-- Record excerpts follows --
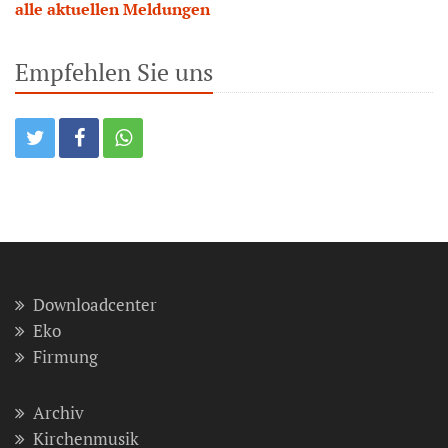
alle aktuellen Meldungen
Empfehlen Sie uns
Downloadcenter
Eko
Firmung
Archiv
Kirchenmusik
-- Record excerpts concluded --
-- Record excerpts follows --
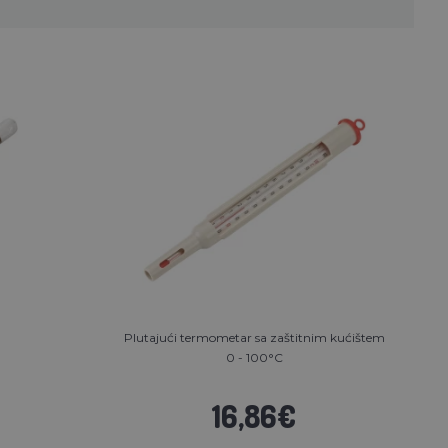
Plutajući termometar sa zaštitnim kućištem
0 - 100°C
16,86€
-- Record excerpts concluded --
* [Required work]: Which lines above run from the one containing "alle aktuellen Meldungen" to the one containing "Kirchenmusik"? Give them again exactly, both ends included.

* [Task answer]:
alle aktuellen Meldungen
Empfehlen Sie uns
Downloadcenter
Eko
Firmung
Archiv
Kirchenmusik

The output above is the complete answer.